- **Activity**:
Drop all images and give the records again exactly.

- **Data extract**:
━━━━━━━━━━━━━━━━
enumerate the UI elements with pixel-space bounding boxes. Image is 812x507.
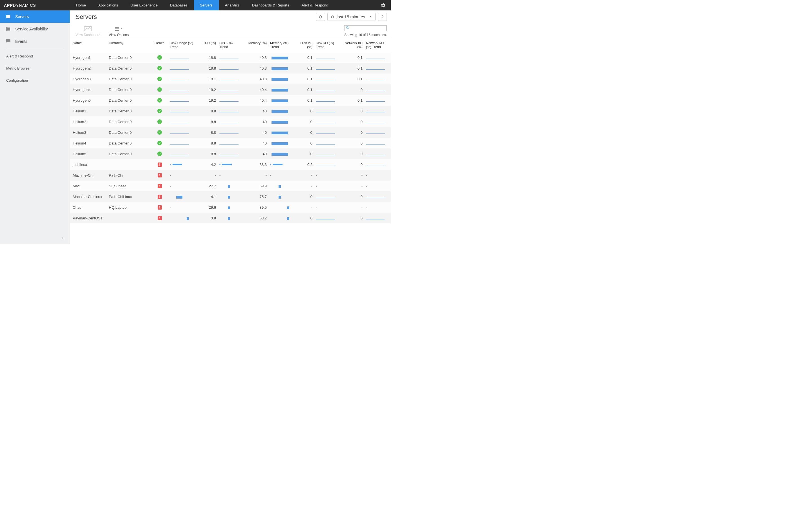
column-header-disk_trend[interactable]: Disk Usage (%) Trend <box>168 38 199 52</box>
sparkline-trend <box>219 55 239 59</box>
sidebar-item-alert-respond[interactable]: Alert & Respond <box>0 50 70 62</box>
table-row[interactable]: Hydrogen5Data Center 019.240.40.10.1 <box>70 95 391 106</box>
table-row[interactable]: jadslinux!4.238.30.20 <box>70 159 391 170</box>
cell-diskio: 0 <box>297 152 314 156</box>
sparkbar-trend <box>270 152 289 156</box>
column-header-diskio_trend[interactable]: Disk I/O (%) Trend <box>314 38 340 52</box>
topnav-item-user-experience[interactable]: User Experience <box>124 0 164 10</box>
cell-mem_trend: - <box>268 173 297 177</box>
search-input[interactable] <box>344 25 387 31</box>
sidebar-item-configuration[interactable]: Configuration <box>0 74 70 87</box>
time-range-selector[interactable]: last 15 minutes <box>327 13 375 21</box>
cell-cpu_trend <box>218 66 243 70</box>
servers-table: NameHierarchyHealthDisk Usage (%) TrendC… <box>70 38 391 223</box>
topnav-item-alert-respond[interactable]: Alert & Respond <box>295 0 335 10</box>
column-header-hierarchy[interactable]: Hierarchy <box>107 38 151 52</box>
cell-cpu: 18.8 <box>199 55 218 60</box>
topnav-item-servers[interactable]: Servers <box>194 0 219 10</box>
cell-cpu_trend <box>218 184 243 188</box>
table-row[interactable]: Helium2Data Center 08.84000 <box>70 116 391 127</box>
table-row[interactable]: MacSF,Suneet!-27.769.9---- <box>70 180 391 191</box>
cell-cpu: 18.8 <box>199 66 218 70</box>
column-header-netio_trend[interactable]: Network I/O (%) Trend <box>364 38 388 52</box>
time-range-label: last 15 minutes <box>337 14 365 19</box>
refresh-button[interactable] <box>316 13 325 21</box>
sparkline-trend <box>366 55 385 59</box>
sidebar-item-service-availability[interactable]: Service Availability <box>0 23 70 35</box>
column-header-name[interactable]: Name <box>70 38 107 52</box>
topnav-item-applications[interactable]: Applications <box>92 0 124 10</box>
cell-cpu: 4.1 <box>199 194 218 199</box>
cell-mem: 75.7 <box>243 194 268 199</box>
cell-name: Machine-ChiLinux <box>70 194 107 199</box>
sparkbar-trend <box>170 164 189 165</box>
table-row[interactable]: Machine-ChiLinuxPath-ChiLinux!4.175.700 <box>70 191 391 202</box>
cell-mem: 40.3 <box>243 66 268 70</box>
settings-gear-icon[interactable] <box>379 0 388 10</box>
cell-netio: 0.1 <box>340 77 364 81</box>
column-header-diskio[interactable]: Disk I/O (%) <box>297 38 314 52</box>
cell-diskio: 0.1 <box>297 55 314 60</box>
table-row[interactable]: Payman-CentOS1!3.853.200 <box>70 213 391 223</box>
cell-diskio_trend <box>314 120 340 124</box>
cell-name: Mac <box>70 184 107 188</box>
collapse-sidebar-button[interactable] <box>60 235 67 241</box>
table-row[interactable]: Hydrogen3Data Center 019.140.30.10.1 <box>70 73 391 84</box>
column-header-netio[interactable]: Network I/O (%) <box>340 38 364 52</box>
table-row[interactable]: Hydrogen4Data Center 019.240.40.10 <box>70 84 391 95</box>
cell-netio: 0 <box>340 130 364 135</box>
health-critical-icon: ! <box>158 184 162 188</box>
cell-health: ! <box>151 173 168 177</box>
cell-cpu_trend <box>218 164 243 165</box>
sparkline-trend <box>219 66 239 70</box>
sparkline-trend <box>316 55 335 59</box>
table-row[interactable]: ChadHQ,Laptop!-29.689.5---- <box>70 202 391 213</box>
view-dashboard-button[interactable]: View Dashboard <box>75 26 100 37</box>
health-ok-icon <box>157 141 162 145</box>
top-nav: HomeApplicationsUser ExperienceDatabases… <box>70 0 335 10</box>
svg-rect-2 <box>6 17 10 18</box>
top-bar: APPDYNAMICS HomeApplicationsUser Experie… <box>0 0 391 10</box>
table-row[interactable]: Hydrogen2Data Center 018.840.30.10.1 <box>70 63 391 73</box>
table-row[interactable]: Helium3Data Center 08.84000 <box>70 127 391 138</box>
dash-placeholder: - <box>316 184 317 188</box>
cell-mem_trend <box>268 194 297 199</box>
sidebar-item-label: Service Availability <box>15 27 48 31</box>
view-options-button[interactable]: View Options <box>109 26 129 37</box>
sparkline-trend <box>219 130 239 134</box>
table-row[interactable]: Hydrogen1Data Center 018.840.30.10.1 <box>70 52 391 63</box>
cell-netio_trend <box>364 88 388 92</box>
cell-name: Helium4 <box>70 141 107 145</box>
column-header-mem_trend[interactable]: Memory (%) Trend <box>268 38 297 52</box>
table-row[interactable]: Helium4Data Center 08.84000 <box>70 138 391 149</box>
svg-rect-6 <box>115 29 119 29</box>
cell-disk_trend: - <box>168 184 199 188</box>
table-row[interactable]: Helium1Data Center 08.84000 <box>70 106 391 116</box>
cell-cpu_trend: - <box>218 173 243 177</box>
table-row[interactable]: Machine-ChiPath-Chi!--------- <box>70 170 391 180</box>
chat-icon <box>6 39 15 44</box>
cell-disk_trend <box>168 152 199 156</box>
table-row[interactable]: Helium5Data Center 08.84000 <box>70 149 391 159</box>
topnav-item-analytics[interactable]: Analytics <box>219 0 246 10</box>
sidebar-item-servers[interactable]: Servers <box>0 10 70 23</box>
showing-count: Showing 16 of 16 machines. <box>344 33 387 37</box>
column-header-health[interactable]: Health <box>151 38 168 52</box>
topnav-item-home[interactable]: Home <box>70 0 92 10</box>
column-header-cpu_trend[interactable]: CPU (%) Trend <box>218 38 243 52</box>
column-header-cpu[interactable]: CPU (%) <box>199 38 218 52</box>
topnav-item-dashboards-reports[interactable]: Dashboards & Reports <box>246 0 296 10</box>
help-button[interactable]: ? <box>378 13 387 21</box>
cell-cpu: 19.2 <box>199 98 218 103</box>
topnav-item-databases[interactable]: Databases <box>164 0 194 10</box>
sparkline-trend <box>170 77 189 81</box>
table-body: Hydrogen1Data Center 018.840.30.10.1Hydr… <box>70 52 391 223</box>
column-header-mem[interactable]: Memory (%) <box>243 38 268 52</box>
sidebar-item-metric-browser[interactable]: Metric Browser <box>0 62 70 74</box>
sidebar-item-events[interactable]: Events <box>0 35 70 48</box>
cell-cpu: 4.2 <box>199 163 218 167</box>
cell-mem: 40.4 <box>243 98 268 103</box>
cell-cpu: 8.8 <box>199 130 218 135</box>
cell-diskio_trend <box>314 141 340 145</box>
cell-diskio: - <box>297 173 314 177</box>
━━━━━━━━━━━━━━━━
- **Response**:
enumerate the UI elements with pixel-space bounding boxes. Image is 812x507.
column-header-disk_trend[interactable]: Disk Usage (%) Trend <box>168 38 199 52</box>
sparkline-trend <box>219 55 239 59</box>
sidebar-item-alert-respond[interactable]: Alert & Respond <box>0 50 70 62</box>
table-row[interactable]: Hydrogen5Data Center 019.240.40.10.1 <box>70 95 391 106</box>
table-row[interactable]: jadslinux!4.238.30.20 <box>70 159 391 170</box>
cell-diskio: 0 <box>297 152 314 156</box>
sparkbar-trend <box>270 152 289 156</box>
column-header-diskio_trend[interactable]: Disk I/O (%) Trend <box>314 38 340 52</box>
topnav-item-user-experience[interactable]: User Experience <box>124 0 164 10</box>
cell-mem_trend: - <box>268 173 297 177</box>
search-input[interactable] <box>344 25 387 31</box>
sidebar-item-configuration[interactable]: Configuration <box>0 74 70 87</box>
time-range-selector[interactable]: last 15 minutes <box>327 13 375 21</box>
cell-cpu_trend <box>218 66 243 70</box>
servers-table: NameHierarchyHealthDisk Usage (%) TrendC… <box>70 38 391 223</box>
topnav-item-alert-respond[interactable]: Alert & Respond <box>295 0 335 10</box>
column-header-hierarchy[interactable]: Hierarchy <box>107 38 151 52</box>
cell-cpu: 18.8 <box>199 55 218 60</box>
topnav-item-servers[interactable]: Servers <box>194 0 219 10</box>
cell-cpu_trend <box>218 184 243 188</box>
table-row[interactable]: Helium2Data Center 08.84000 <box>70 116 391 127</box>
table-row[interactable]: MacSF,Suneet!-27.769.9---- <box>70 180 391 191</box>
cell-cpu: 18.8 <box>199 66 218 70</box>
column-header-netio_trend[interactable]: Network I/O (%) Trend <box>364 38 388 52</box>
time-range-label: last 15 minutes <box>337 14 365 19</box>
refresh-button[interactable] <box>316 13 325 21</box>
sparkline-trend <box>366 55 385 59</box>
sidebar-item-service-availability[interactable]: Service Availability <box>0 23 70 35</box>
column-header-name[interactable]: Name <box>70 38 107 52</box>
topnav-item-applications[interactable]: Applications <box>92 0 124 10</box>
cell-cpu: 4.1 <box>199 194 218 199</box>
cell-mem: 75.7 <box>243 194 268 199</box>
cell-name: Machine-ChiLinux <box>70 194 107 199</box>
sparkbar-trend <box>170 164 189 165</box>
table-row[interactable]: Machine-ChiLinuxPath-ChiLinux!4.175.700 <box>70 191 391 202</box>
cell-mem: 40.3 <box>243 66 268 70</box>
settings-gear-icon[interactable] <box>379 0 388 10</box>
cell-netio: 0.1 <box>340 77 364 81</box>
column-header-diskio[interactable]: Disk I/O (%) <box>297 38 314 52</box>
cell-diskio: 0.1 <box>297 55 314 60</box>
table-row[interactable]: Payman-CentOS1!3.853.200 <box>70 213 391 223</box>
cell-diskio_trend <box>314 120 340 124</box>
cell-name: Mac <box>70 184 107 188</box>
collapse-sidebar-button[interactable] <box>60 235 67 241</box>
table-row[interactable]: Hydrogen3Data Center 019.140.30.10.1 <box>70 73 391 84</box>
column-header-netio[interactable]: Network I/O (%) <box>340 38 364 52</box>
table-row[interactable]: Hydrogen4Data Center 019.240.40.10 <box>70 84 391 95</box>
cell-netio: 0 <box>340 130 364 135</box>
health-critical-icon: ! <box>158 184 162 188</box>
cell-health: ! <box>151 173 168 177</box>
cell-cpu_trend <box>218 164 243 165</box>
sparkline-trend <box>219 66 239 70</box>
sparkline-trend <box>316 55 335 59</box>
table-row[interactable]: ChadHQ,Laptop!-29.689.5---- <box>70 202 391 213</box>
view-dashboard-button[interactable]: View Dashboard <box>75 26 100 37</box>
health-ok-icon <box>157 141 162 145</box>
top-nav: HomeApplicationsUser ExperienceDatabases… <box>70 0 335 10</box>
svg-rect-2 <box>6 17 10 18</box>
top-bar: APPDYNAMICS HomeApplicationsUser Experie… <box>0 0 391 10</box>
table-row[interactable]: Hydrogen2Data Center 018.840.30.10.1 <box>70 63 391 73</box>
table-row[interactable]: Helium3Data Center 08.84000 <box>70 127 391 138</box>
dash-placeholder: - <box>316 184 317 188</box>
cell-mem_trend <box>268 194 297 199</box>
sidebar-item-label: Service Availability <box>15 27 48 31</box>
view-options-button[interactable]: View Options <box>109 26 129 37</box>
sparkline-trend <box>219 130 239 134</box>
table-row[interactable]: Hydrogen1Data Center 018.840.30.10.1 <box>70 52 391 63</box>
cell-netio_trend <box>364 88 388 92</box>
cell-name: Helium4 <box>70 141 107 145</box>
column-header-mem_trend[interactable]: Memory (%) Trend <box>268 38 297 52</box>
table-row[interactable]: Helium4Data Center 08.84000 <box>70 138 391 149</box>
svg-rect-6 <box>115 29 119 29</box>
cell-disk_trend: - <box>168 184 199 188</box>
table-row[interactable]: Helium1Data Center 08.84000 <box>70 106 391 116</box>
cell-cpu_trend: - <box>218 173 243 177</box>
table-row[interactable]: Machine-ChiPath-Chi!--------- <box>70 170 391 180</box>
chat-icon <box>6 39 15 44</box>
cell-disk_trend <box>168 152 199 156</box>
table-row[interactable]: Helium5Data Center 08.84000 <box>70 149 391 159</box>
topnav-item-analytics[interactable]: Analytics <box>219 0 246 10</box>
sidebar-item-servers[interactable]: Servers <box>0 10 70 23</box>
showing-count: Showing 16 of 16 machines. <box>344 33 387 37</box>
column-header-health[interactable]: Health <box>151 38 168 52</box>
topnav-item-home[interactable]: Home <box>70 0 92 10</box>
column-header-cpu_trend[interactable]: CPU (%) Trend <box>218 38 243 52</box>
column-header-cpu[interactable]: CPU (%) <box>199 38 218 52</box>
topnav-item-dashboards-reports[interactable]: Dashboards & Reports <box>246 0 296 10</box>
help-button[interactable]: ? <box>378 13 387 21</box>
cell-cpu: 19.2 <box>199 98 218 103</box>
topnav-item-databases[interactable]: Databases <box>164 0 194 10</box>
sparkline-trend <box>170 77 189 81</box>
table-body: Hydrogen1Data Center 018.840.30.10.1Hydr… <box>70 52 391 223</box>
column-header-mem[interactable]: Memory (%) <box>243 38 268 52</box>
sidebar-item-metric-browser[interactable]: Metric Browser <box>0 62 70 74</box>
sidebar-item-events[interactable]: Events <box>0 35 70 48</box>
cell-cpu: 4.2 <box>199 163 218 167</box>
cell-mem: 40.4 <box>243 98 268 103</box>
cell-cpu: 8.8 <box>199 130 218 135</box>
cell-diskio_trend <box>314 141 340 145</box>
cell-diskio: - <box>297 173 314 177</box>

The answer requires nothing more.